Orígenes fala de pessoas que percorriam,
 não só as cidades, mas também as aldeias e sítios para trazerem as 
pessoas à piedade de Deus. Elas não realizavam tais coisas para se 
enriquecer, porque se contentavam com o indispensável, e homens e 
mulheres partilhavam com o povo das comunidades o que era supérfluo.
    A Igreja da Antioquia florescia e 
crescia em número; foi ali que, pela primeira vez, os seguidores de 
Cristo chamaram-se de cristãos (cf. At 11,19-26). Eusébio diz 
que os apóstolos e os discípulos foram dispersos pela terra inteira por 
causa do evangelho. Ele fala de alguns deles; Tomé, conforme a tradição,
 anunciara a Pártia, André a Silícia, João a Ásia, tendo morrido em 
Éfeso. Pedro pregou aos judeus da diáspora, no Ponto, na Bitínia, na 
Capadócia e na Ásia (cf. 1 Pd 1,1). Mais tarde fora para Roma, 
onde recebeu a crucificação de cabeça para baixo, conforme o seu desejo.

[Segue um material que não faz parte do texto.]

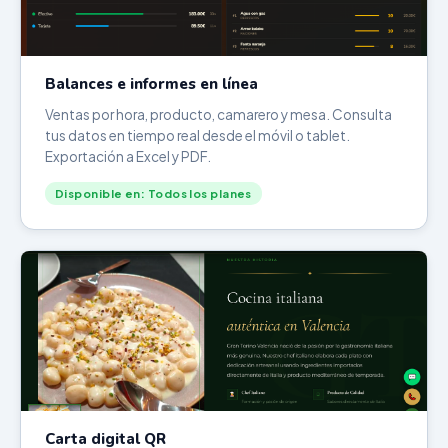
Balances e informes en línea
Ventas por hora, producto, camarero y mesa. Consulta
tus datos en tiempo real desde el móvil o tablet.
Exportación a Excel y PDF.
Disponible en: Todos los planes
Carta digital QR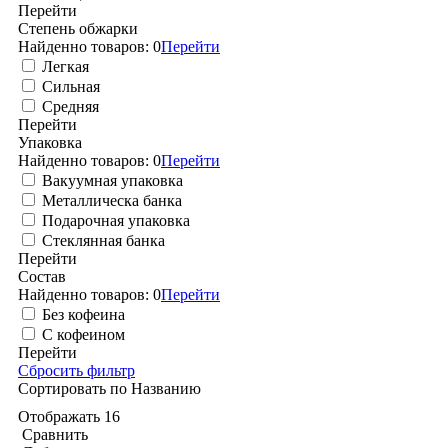
Перейти
Степень обжарки
Найденно товаров:
0
Перейти
Легкая
Сильная
Средняя
Перейти
Упаковка
Найденно товаров:
0
Перейти
Вакуумная упаковка
Металлическа банка
Подарочная упаковка
Стеклянная банка
Перейти
Состав
Найденно товаров:
0
Перейти
Без кофеина
С кофеином
Перейти
Сбросить фильтр
Сортировать по
Названию
Отображать
16
Сравнить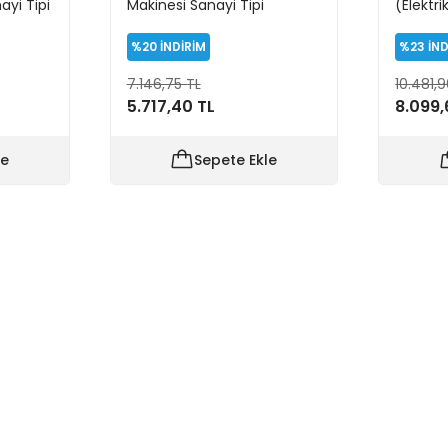
ayi Tipi
Makinesi Sanayi Tipi
(Elektr
%20
İNDİRİM
%23
İN
7.146,75 TL
10.481,
5.717,40 TL
8.099,
le
Sepete Ekle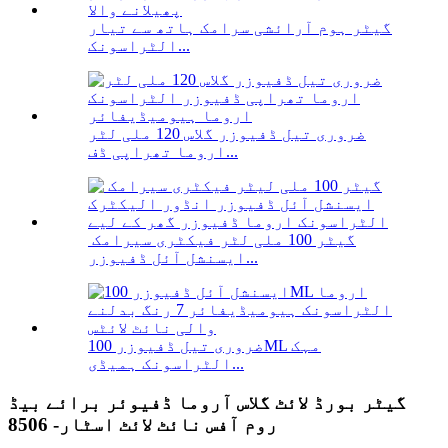
گیٹر ہوم آرائشی سرامک ہاتھ سے تیار
الٹراسونک...
ضروری تیل ڈفیوزر گلاس 120 ملی لٹر
اروما تھراپی ڈف...
گیٹر 100 ملی لٹر فیکٹری سیرامک ​​
ایسنشل آئل ڈفیوزر...
ضروری تیل ڈفیوزر 100ML مہک
الٹراسونک ہمیڈی...
گیٹر بورڈ لائٹ گلاس آروما ڈفیوئر برائے بیڈ
روم آفس نائٹ لائٹ اسٹار- 8506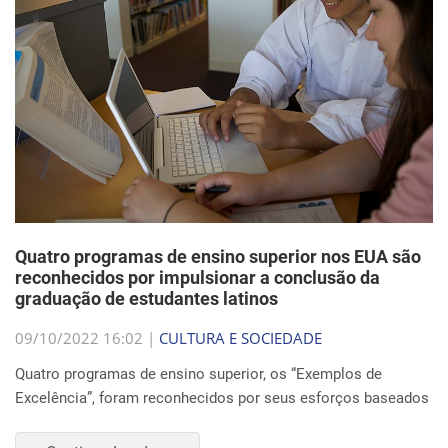
Quatro programas de ensino superior nos EUA são
reconhecidos por impulsionar a conclusão da
graduação de estudantes latinos
09/10/2022 16:02 |
CULTURA E SOCIEDADE
Quatro programas de ensino superior, os “Exemplos de
Excelência”, foram reconhecidos por seus esforços baseados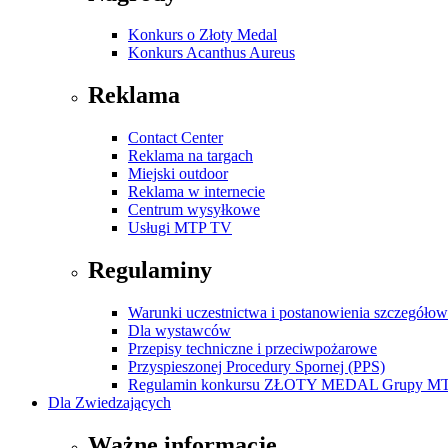
Konkurs o Złoty Medal
Konkurs Acanthus Aureus
Reklama
Contact Center
Reklama na targach
Miejski outdoor
Reklama w internecie
Centrum wysyłkowe
Usługi MTP TV
Regulaminy
Warunki uczestnictwa i postanowienia szczegóło
Dla wystawców
Przepisy techniczne i przeciwpożarowe
Przyspieszonej Procedury Spornej (PPS)
Regulamin konkursu ZŁOTY MEDAL Grupy M
Dla Zwiedzających
Ważne informacje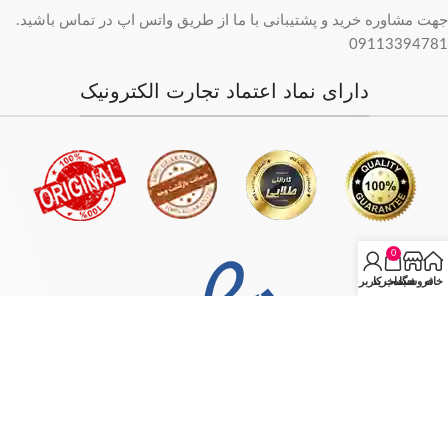
جهت مشاوره خرید و پشتیبانی با ما از طریق واتس اپ در تماس باشید.
09113394781
دارای نماد اعتماد تجارت الکترونیک
0
خانه
فروشگاه
سبد خرید
حساب کاربری من
فروش فقط بصورت آنلاین میباشد و با توجه به سفارش و آدرس خریدار،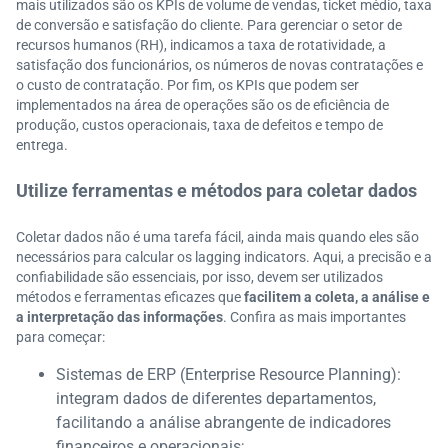
mais utilizados são os KPIs de volume de vendas, ticket médio, taxa
de conversão e satisfação do cliente. Para gerenciar o setor de
recursos humanos (RH), indicamos a taxa de rotatividade, a
satisfação dos funcionários, os números de novas contratações e
o custo de contratação. Por fim, os KPIs que podem ser
implementados na área de operações são os de eficiência de
produção, custos operacionais, taxa de defeitos e tempo de
entrega.
Utilize ferramentas e métodos para coletar dados
Coletar dados não é uma tarefa fácil, ainda mais quando eles são
necessários para calcular os lagging indicators. Aqui, a precisão e a
confiabilidade são essenciais, por isso, devem ser utilizados
métodos e ferramentas eficazes que
facilitem a coleta, a análise e
a interpretação das informações
. Confira as mais importantes
para começar:
Sistemas de ERP (Enterprise Resource Planning):
integram dados de diferentes departamentos,
facilitando a análise abrangente de indicadores
financeiros e operacionais;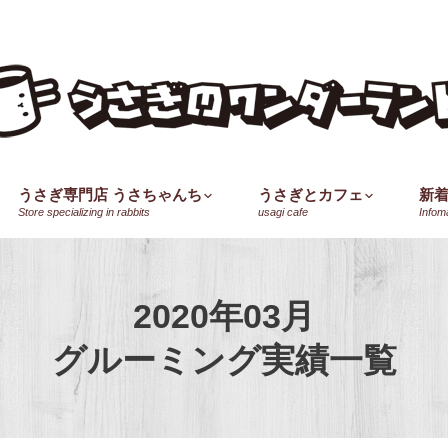
うさぎ専門店 うさちゃんち
うさぎとカフェ
新
Store specializing in rabbits
usagi cafe
Infom
2020年03月
グルーミング実績一覧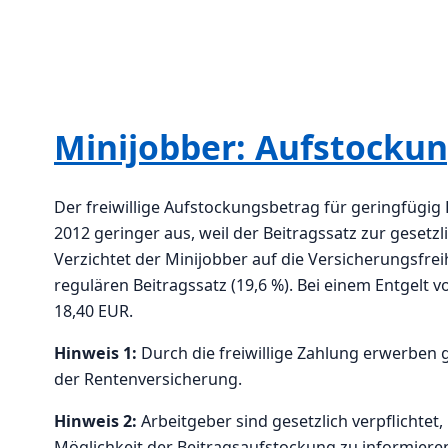
Minijobber: Aufstockun
Der freiwillige Aufstockungsbetrag für geringfügig 
2012 geringer aus, weil der Beitragssatz zur gesetz
Verzichtet der Minijobber auf die Versicherungsfrei
regulären Beitragssatz (19,6 %). Bei einem Entgelt v
18,40 EUR.
Hinweis 1:
Durch die freiwillige Zahlung erwerben g
der Rentenversicherung.
Hinweis 2:
Arbeitgeber sind gesetzlich verpflichtet
Möglichkeit der Beitragsaufstockung zu informiere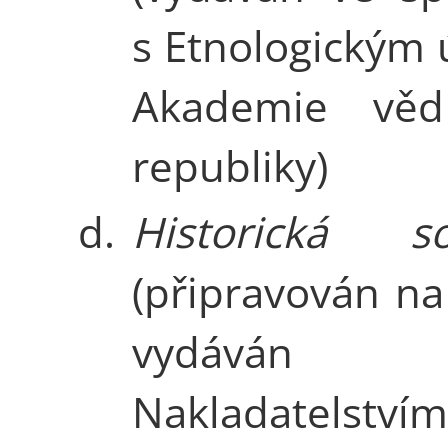
s Etnologickým
Akademie věd
republiky)
d.
Historická soc
(připravován na 
vydáván
Nakladatelstvím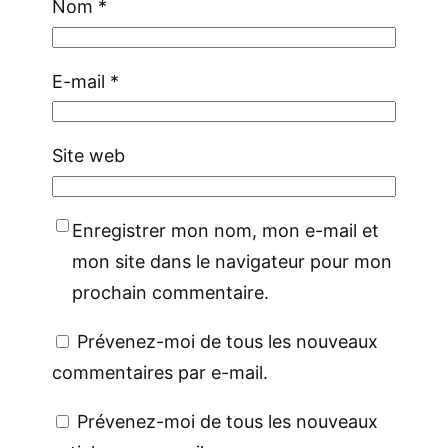
Nom
*
E-mail
*
Site web
Enregistrer mon nom, mon e-mail et
mon site dans le navigateur pour mon
prochain commentaire.
Prévenez-moi de tous les nouveaux
commentaires par e-mail.
Prévenez-moi de tous les nouveaux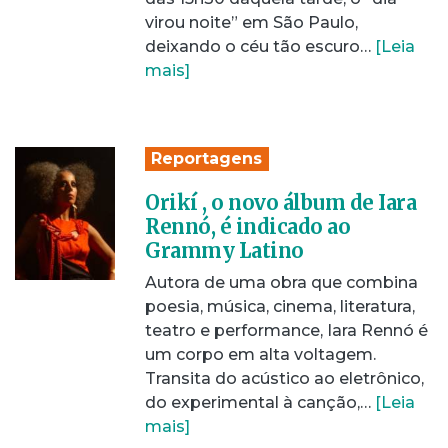
virou noite” em São Paulo,
deixando o céu tão escuro…
[Leia
mais]
Reportagens
Orikí , o novo álbum de Iara
Rennó, é indicado ao
Grammy Latino
Autora de uma obra que combina
poesia, música, cinema, literatura,
teatro e performance, Iara Rennó é
um corpo em alta voltagem.
Transita do acústico ao eletrônico,
do experimental à canção,…
[Leia
mais]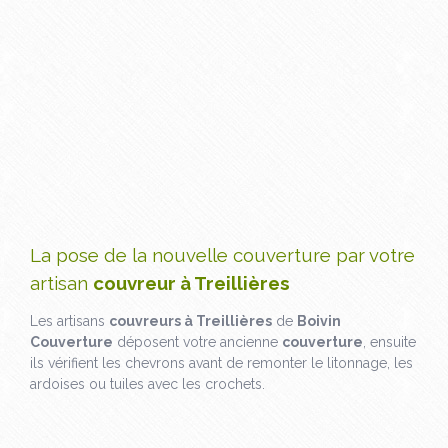
La pose de la nouvelle couverture par votre
artisan
couvreur à Treillières
Les artisans
couvreurs à Treillières
de
Boivin
Couverture
déposent votre ancienne
couverture
, ensuite
ils vérifient les chevrons avant de remonter le litonnage, les
ardoises ou tuiles avec les crochets.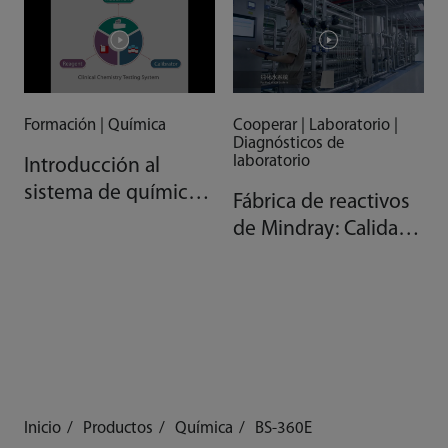
Formación | Química
Cooperar | Laboratorio |
Diagnósticos de
laboratorio
Introducción al
sistema de química
Fábrica de reactivos
clínica AAA de
de Mindray: Calidad
Mindray
gracias a la
automatización
Inicio
Productos
Química
BS-360E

 Paulo propagou o evangelho de Cristo por diversas regiões do mundo e 
foi martirizado sob Nero.
4. O cristianismo nas diversas regiões do Império
Se a missão aconteceu de uma forma 
geral, no contexto imperial, essa se encarnou nas diversas regiões e 
províncias como a Palestina, a Síria, o Egito, o Norte da África, a 
Itália, a Gália, e a Alemanha. Nesses países, a missão ganhou valor, 
porque muitos viviam na radicalidade o evangelho, a palavra de Jesus. 
Dessa forma, o mundo antigo assumiu a doutrina cristã.      
            Conclusão
            A compreensão da missão na 
Igreja tem o seu sentido em Jesus. Ele é o missionário do Pai. Veio 
anunciar a todos a misericórdia, o amor divino. Ele convoca todos à 
fraternidade, ao amor entre as pessoas e povos. Por isso mesmo, ele 
constitui discípulos e os envia ao mundo para proclamar as verdades 
sobre a sua pessoa, o Reino de Deus, a vida, o amor do Pai e a alegria 
do Espírito Santo. A missão cristã, nos primeiros dois séculos, alcançou
 praticamente os confins do Império, de modo que muitos assumiram a 
mensagem de Jesus com disposição de espírito. É claro que a missão 
sofreu, por parte dos seguidores de Jesus Cristo, perseguições, 
incompreensões, mortes. Porém, ela transformou a vida de muitas pessoas,
 homens e mulheres, porque encontraram, na mensagem evangélica, a 
alegria de doar a vida, servir e amar Jesus nas pessoas. A missão de 
Jesus não pára no tempo, porque vem amparada por Deus Pai e é iluminada 
pelo Espírito Santo. Ela continua em cada um de nós, na família, na 
comunidade e na sociedade, para que todas as pessoas sejam discípulas, 
discípulos, missionárias, missionários de Jesus Cristo.